All vulnerabilities
CRITICALWeb3

WEB3-MULTICHAIN-2023

Web3 · Bridge · Multichain

Summary

On July 6, 2023, the cross-chain bridge Multichain saw unusually large unauthorized withdrawals totaling about $126 million (roughly $120 million from the Fantom bridge plus smaller amounts on Moonriver and Dogechain), with broader figures up to ~$210 million once a separate tranche moved on July 10. The root cause was an admin/MPC private-key compromise driven by centralization rather than a contract bug. Multichain's withdrawals were nominally signed by MPC nodes each holding a key share, but in practice the MPC servers all ran under CEO Zhaojun's personal cloud account and the key material (hardware wallets, mnemonic phrases) sat on devices he personally controlled, so the multi-party threshold collapsed to a single point of control; a Singapore court later found he held ultimate privileges over the assets.

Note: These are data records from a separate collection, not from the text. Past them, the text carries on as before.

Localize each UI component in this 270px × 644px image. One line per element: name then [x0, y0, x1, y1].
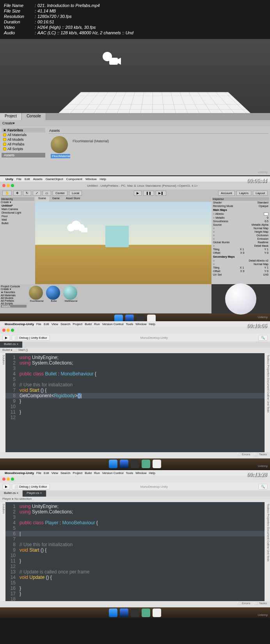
menu-project[interactable]: Project [73, 322, 82, 326]
code-area-4[interactable]: 1using UnityEngine;2using System.Collect… [5, 502, 265, 601]
run-button[interactable]: ▶ [2, 335, 10, 341]
scene-name[interactable]: Untitled* [1, 204, 34, 207]
asset-floor-material[interactable]: FloorMaterial [29, 286, 44, 312]
minimize-button[interactable] [7, 184, 10, 187]
line-text[interactable]: } [20, 409, 265, 415]
code-line[interactable]: 5 [5, 525, 265, 531]
tasks-pad[interactable]: ⬜ Tasks [254, 453, 267, 458]
offset-y[interactable]: Y 0 [265, 251, 268, 254]
tree-item-2-3[interactable]: All Scripts [1, 302, 27, 305]
menu-gameobject[interactable]: GameObject [46, 177, 63, 181]
code-line[interactable]: 4public class Bullet : MonoBehaviour { [5, 371, 265, 377]
line-text[interactable] [20, 596, 265, 602]
line-text[interactable]: public class Player : MonoBehaviour { [20, 520, 265, 525]
tree-item-2-2[interactable]: All Prefabs [1, 299, 27, 302]
offset-x[interactable]: X 0 [240, 251, 245, 254]
dock-monodevelop-icon[interactable] [142, 609, 150, 617]
line-text[interactable] [20, 536, 265, 542]
tiling-x[interactable]: X 1 [240, 248, 244, 251]
dock-trash-icon[interactable] [153, 609, 161, 617]
dock-monodevelop-icon[interactable] [142, 460, 150, 468]
menu-version-control[interactable]: Version Control [102, 471, 124, 475]
menu-component[interactable]: Component [66, 177, 82, 181]
menu-edit[interactable]: Edit [44, 322, 49, 326]
pad-document-outline[interactable]: Document Outline [267, 527, 270, 549]
line-text[interactable] [20, 580, 265, 586]
sidebar-solution-4[interactable]: Solution [0, 502, 5, 601]
code-line[interactable]: 2using System.Collections; [5, 360, 265, 366]
create-2[interactable]: Create ▾ [1, 288, 27, 291]
line-text[interactable] [20, 415, 265, 420]
center-toggle[interactable]: Center [53, 191, 68, 196]
layout-dropdown[interactable]: Layout [253, 191, 268, 196]
tab-bullet-cs[interactable]: Bullet.cs × [0, 341, 23, 348]
tiling2-y[interactable]: Y 1 [265, 266, 268, 269]
menu-window[interactable]: Window [85, 177, 96, 181]
line-text[interactable] [20, 564, 265, 569]
pad-properties[interactable]: Properties [267, 365, 270, 377]
tab-project-2[interactable]: Project [1, 285, 9, 288]
offset2-y[interactable]: Y 0 [265, 270, 268, 272]
layers-dropdown[interactable]: Layers [236, 191, 251, 196]
rect-tool[interactable]: ▭ [43, 191, 51, 196]
uvset-value[interactable]: UV0 [263, 273, 268, 276]
code-line[interactable]: 13 // Update is called once per frame [5, 569, 265, 575]
line-text[interactable]: GetComponent<Rigidbody>()| [20, 393, 265, 398]
smoothness-value[interactable]: 0.5 [265, 220, 268, 223]
line-text[interactable]: } [20, 591, 265, 596]
code-line[interactable]: 10 [5, 553, 265, 558]
hier-bullet[interactable]: Bullet [1, 221, 34, 225]
menu-monodevelop[interactable]: MonoDevelop-Unity [5, 322, 34, 326]
menu-unity[interactable]: Unity [5, 177, 13, 181]
height-map-row[interactable]: ○ Height Map [212, 230, 269, 234]
tree-all-models[interactable]: All Models [2, 137, 45, 142]
sidebar-solution[interactable]: Solution [0, 353, 5, 452]
code-line[interactable]: 11 } [5, 558, 265, 564]
menu-run[interactable]: Run [94, 322, 100, 326]
menu-assets[interactable]: Assets [33, 177, 43, 181]
close-button[interactable] [2, 329, 5, 332]
pad-toolbox[interactable]: Toolbox [267, 355, 270, 364]
maximize-button[interactable] [11, 184, 14, 187]
tab-player-cs[interactable]: Player.cs × [23, 490, 46, 497]
global-illum-value[interactable]: Realtime [258, 241, 268, 244]
line-text[interactable]: // Use this for initialization [20, 382, 265, 387]
menu-tools[interactable]: Tools [126, 471, 133, 475]
line-text[interactable] [20, 525, 265, 531]
menu-edit[interactable]: Edit [44, 471, 49, 475]
line-text[interactable]: } [20, 558, 265, 564]
pad-document-outline[interactable]: Document Outline [267, 378, 270, 400]
menu-run[interactable]: Run [94, 471, 100, 475]
menu-build[interactable]: Build [85, 471, 92, 475]
hier-directional-light[interactable]: Directional Light [1, 211, 34, 214]
step-button[interactable]: ▶❚ [156, 191, 166, 196]
line-text[interactable] [20, 377, 265, 382]
favorites-2[interactable]: ★ Favorites [1, 291, 27, 294]
detail-mask-row[interactable]: ○ Detail Mask [212, 244, 269, 248]
code-line[interactable]: 3 [5, 366, 265, 371]
menu-window[interactable]: Window [135, 322, 146, 326]
line-text[interactable] [20, 366, 265, 371]
debug-config[interactable]: ⬜ Debug | Unity Editor [12, 484, 50, 490]
tiling-y[interactable]: Y 1 [265, 248, 268, 251]
create-button[interactable]: Create [2, 121, 13, 125]
hier-wall[interactable]: Wall [1, 218, 34, 221]
dock-safari-icon[interactable] [120, 609, 128, 617]
code-line[interactable]: 5 [5, 377, 265, 382]
unity-scene-view[interactable] [0, 39, 270, 113]
line-text[interactable]: // Use this for initialization [20, 542, 265, 547]
menu-view[interactable]: View [52, 471, 58, 475]
tab-console-2[interactable]: Console [10, 285, 20, 288]
breadcrumb-4[interactable]: Player ▸ No selection [0, 497, 270, 502]
dock-unity-icon[interactable] [131, 460, 139, 468]
errors-pad[interactable]: ⬜ Errors [237, 453, 250, 458]
line-text[interactable]: void Update () { [20, 575, 265, 580]
menu-tools[interactable]: Tools [126, 322, 133, 326]
emission-row[interactable]: ○ Emission [212, 237, 269, 241]
code-line[interactable]: 7 [5, 536, 265, 542]
minimize-button[interactable] [7, 329, 10, 332]
code-line[interactable]: 11} [5, 409, 265, 415]
code-line[interactable]: 4public class Player : MonoBehaviour { [5, 520, 265, 525]
code-line[interactable]: 12 [5, 415, 265, 420]
hier-main-camera[interactable]: Main Camera [1, 207, 34, 211]
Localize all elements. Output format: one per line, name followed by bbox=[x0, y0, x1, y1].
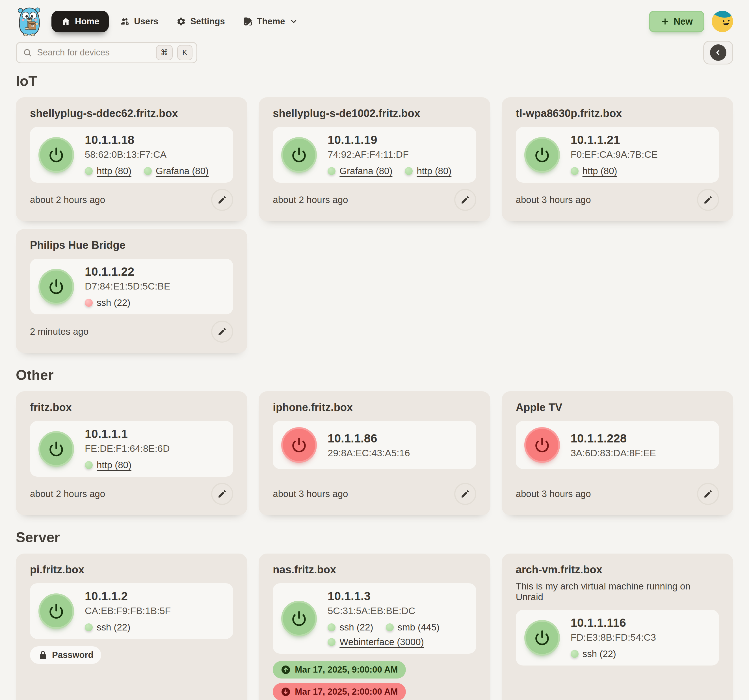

After Zhaojun was detained by Chinese police in May 2023 and his devices, hardware wallets, mnemonic phrases and the MPC wallet were confiscated, control passed to whoever physically held the keys, and funds were moved from MPC-controlled pool addresses to unknown wallets. The event is widely treated as a possible insider job or rug pull, though that intent was never proven; Multichain ceased operations indefinitely and funds were not recovered.

How to avoid it in your code

  • Genuinely distribute MPC shares across independent operators in separate jurisdictions and legal entities, never one person's cloud account.
  • Enforce a quorum where no single party or family can reach the signing threshold.
  • Run a transparent, audited key-generation ceremony with verifiable randomness and published attestations.
  • Apply on-chain withdrawal rate limits and time-locks so one key compromise cannot drain reserves in a single session.
  • Deploy real-time anomaly monitoring with automated circuit-breakers that auto-pause on abnormal admin or MPC outflows.